2006-12-12 Thread Al Hopper
On Fri, 8 Dec 2006, Jochen M. Kaiser wrote:

 Dear all,

 we're currently looking forward to restructure our hardware environment for
 our datawarehousing product/suite/solution/whatever.

 We're currently running the database side on various SF V440's attached via
 dual FC to our SAN backend (EMC DMX3) with UFS. The storage system is
 (obviously in  a SAN) shared between many systems. Performance is mediocre
 in  terms of raw throughput at 70-150MB/sec. (lengthy, sequential reads due to
 full table scan  operations on the db side) and excellent is terms of I/O and
 service times (averaging at 1,7ms according to sar).
 From our applications perspective sequential read is the most important 
 factor.
 Read-to-Write ratio is almost 20:1.

 We now want to consolidate our database servers (Oracle, btw.) to a pair of
 x4600 systems running Solaris 10 (which we've already tested in a benchmark
 setup). The whole system was still I/O-bound, even though the backend (3510,
 12x146GB, QFS, RAID10) delivered a sustained data rate of 250-300MB/sec.

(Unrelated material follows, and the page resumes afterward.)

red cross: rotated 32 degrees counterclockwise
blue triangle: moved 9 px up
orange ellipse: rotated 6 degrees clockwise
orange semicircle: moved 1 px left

 I'd like to target a sequential read performance of 500++MB/sec while reading
 from the db on multiple tablespaces. We're experiencing massive data volume
 growth of about 100% per year and are therefore looking both for an 
 expandable,
 yet cheap solution. We'd like to use a DAS solution, because we had negative
 experiences with SAN in the past in terms of tuning and throughput.

 Being a friend of simplicity I was thinking about using a pair (or more) of 
 3320
 SCSI JBODs with multiple RAIDZ and/or RAID10 zfs disk pools on which we'd

Have you not heard that SCSI is dead?  :)

But seriously, the big issue with SCSI, is that the SCSI commands are sent
over the SCSI bus at the original (legacy) rate of 5 Mbits/Sec in 8-bit
mode.  And since it takes an average of 5 SCSI commands to do something
useful, you can't send enough commands over the bus to busy out a modern
SCSI drive.  Even a single drive on a single SCSI bus.  Also, it takes a
lot of time to send those commands - so you have latency.  And everyone
understands how latency affects throughput on a LAN (or WAN) .. same issue
with SCSI.  This is the main reason why SCSI is EOL and could not be
extended without breaking the existing standards.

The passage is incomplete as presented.